Molecular cloning of aryl-alcohol oxidase from the fungus Pleurotus eryngii, an enzyme involved in lignin degradation

Aryl-alcohol oxidase (AAO), an extracellular enzyme characteristic of fungi from the genus Pleurotus , constitutes a source for H 2 O 2 required in lignin biodegradation. The gene aao has been cloned, sequenced and characterized for the first time in Pleurotus eryngii . Both cDNA and genomic libraries were screened with probes obtained by PCR using as primers oligonucleotides corresponding to the N-terminus and internal sequences of AAO. DNA sequences from positive clones showed a unique open reading frame of 1779 nucleotides interrupted by 12 introns.

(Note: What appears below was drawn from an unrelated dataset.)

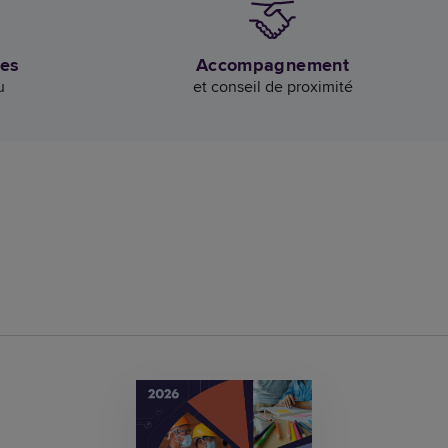
des
Accompagnement
u
et conseil de proximité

The conceptual translation of the protein agrees with the partial amino acid sequences obtained from protein sequencing. A search for proteins with related amino-acid sequences revealed that glucose oxidase from Aspergillus niger has 33% identity and 51% similarity. A comparison with other oxidoreductases showed common motifs in both N- and C-terminal regions corresponding, respectively, to the FAD-binding region and the enzyme active site. However, AAO probably has structural differences with other oxidases, as deduced from its unique ability to generate H 2 O 2 from the oxidation of aromatic alcohols.